Феникс из Карховки

Новозыбков. Синагога. Открытка начала XX в. Город немцам сдали почти без боя и, наверное, потому первые дни и недели прошли сравнительно спокойно. Правда, на площади снесли памятник вождю и повесили пятерых, среди них – директора сельхозтехникума и секретаря райсовета, но, скорее, не потому, что они были евреями, а потому, что были активными партийцами.

Повыгоняли евреев с руководящих должностей и из разных учреждений, детей из школ, на двери синагоги навесили большой замок, но до поры до времени этим и ограничились. Городские власти состояли из военного коменданта, трёх-четырёх офицеров, взвода охраны, поста фельджандармерии и привезённого откуда-то бургомистра — подагрического, но ещё шустрого старичка с козлиной бородкой и в непременной украинской вышиванке. Набрали было полицаев из местных, но то ли они оказались неспособными к службе, то ли полного доверия к ним не было, только некоторых разослали по домам до особого распоряжения, а с Закарпатья прибыло несколько полицаев «западенцiв» из карательного батальона. Держались они обособленно, служили не за страх, а за совесть, говорили на непонятном языке и в разговоры ни с местными полицаями, ни с местным населением не вступали.

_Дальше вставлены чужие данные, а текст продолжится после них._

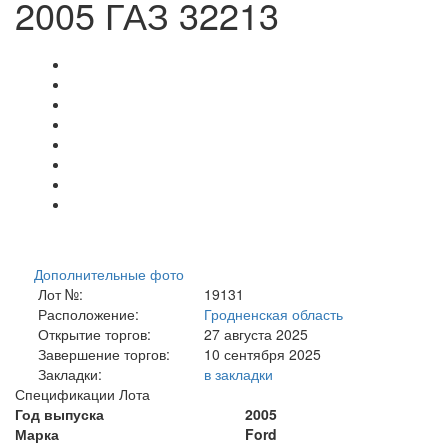
2005 ГАЗ 32213
Дополнительные фото
Лот №:
19131
Расположение:
Гродненская область
Открытие торгов:
27 августа 2025
Завершение торгов:
10 сентября 2025
Закладки:
в закладки
Спецификации Лота
Год выпуска
2005
Марка
Ford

По городу валялись листовки с призывам к местному населению «…ликвидировать жидов и комиссаров и… спасти Россию от власти жидобольшевиков».

В начале октября по приказу коменданта и бургомистра горожане еврейской национальности – стар и млад, — обязаны были носить жёлтую шестиконечную звезду. Выходить в город разрешалось только «полезным евреям» и по специальным удостоверениям. За нарушение — смертная казнь на месте. Мужчины уходили чуть свет на работы, возвращались затемно, приносили, когда буханку хлеба, когда горсть крупы, кормовую свеклу, несколько картофелин, капусту. Иногда удавалось выменять золотое кольцо или часы на муку, но частенько несчастных обманывали, подсовывая вместо муки обыкновенный мел.

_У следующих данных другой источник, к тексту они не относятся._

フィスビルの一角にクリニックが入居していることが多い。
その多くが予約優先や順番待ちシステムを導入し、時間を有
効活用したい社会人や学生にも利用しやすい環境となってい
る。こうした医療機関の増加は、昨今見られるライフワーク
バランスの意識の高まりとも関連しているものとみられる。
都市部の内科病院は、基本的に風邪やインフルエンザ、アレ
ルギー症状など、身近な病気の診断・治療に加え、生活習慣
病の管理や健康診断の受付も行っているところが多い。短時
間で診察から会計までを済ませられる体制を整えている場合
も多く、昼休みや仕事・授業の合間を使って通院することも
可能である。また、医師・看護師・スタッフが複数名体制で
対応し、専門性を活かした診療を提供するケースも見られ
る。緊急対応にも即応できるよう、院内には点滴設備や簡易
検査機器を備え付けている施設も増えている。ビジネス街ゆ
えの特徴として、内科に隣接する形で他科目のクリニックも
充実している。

В январе, на Крещение, вышел новый приказ коменданта. На сборы дали ночь; разрешалось взять ценные вещи и что-либо из одежды. Все ходы и выходы перекрыли патрули. Мало кто ждал самого плохого, а если и так, то держали эти мысли при себе. Говорили, что их наверняка повезут в какое-нибудь другое место, а когда кончится война, они вернутся домой. Вот только одеться надо потеплее и чтоб, не дай Бог, дети не простудились. На рассвете собрались у синагоги. Когда всех построили и пересчитали, оказалось их 950 человек – мужчин и женщин, стариков и старух, девочек и мальчиков. Немцы и полицаи вели себя на удивление вежливо: никого не били не грабили и даже не ругались, просто стояли, как вкопанные, согреваясь на морозе куревом и глотком-другим шнапса.

Колонна чёрной змейкой растянулась из конца в конец улицы. Некоторых стариков, которые не могли передвигаться самостоятельно, детей и больных везли на повозках, над которыми были прикреплены плакаты с надписью «МЫ ЕВРЕИ И ДОСТОЙНЫ СМЕРТИ». По сторонам стояли люди. Стояли и молчали, провожая глазами тех, с кем испокон веков жили рядом. Здесь они родились, выросли, женились, работали, растили детей и должны были умереть в своё время и своей смертью. Одни дружили с ними или только уважали, другие их не любили или презирали, но сейчас не было злорадства, только страх за себя и равнодушие других. Лишь кто-то один выкрикнул из толпы: «Ах, жиды проклятущие!», но его, видимо, одёрнули, и крик оборвался. Колонну повернули по направлению к железнодорожной станции, и тогда все поверили, что их не убьют, а увезут в другой город.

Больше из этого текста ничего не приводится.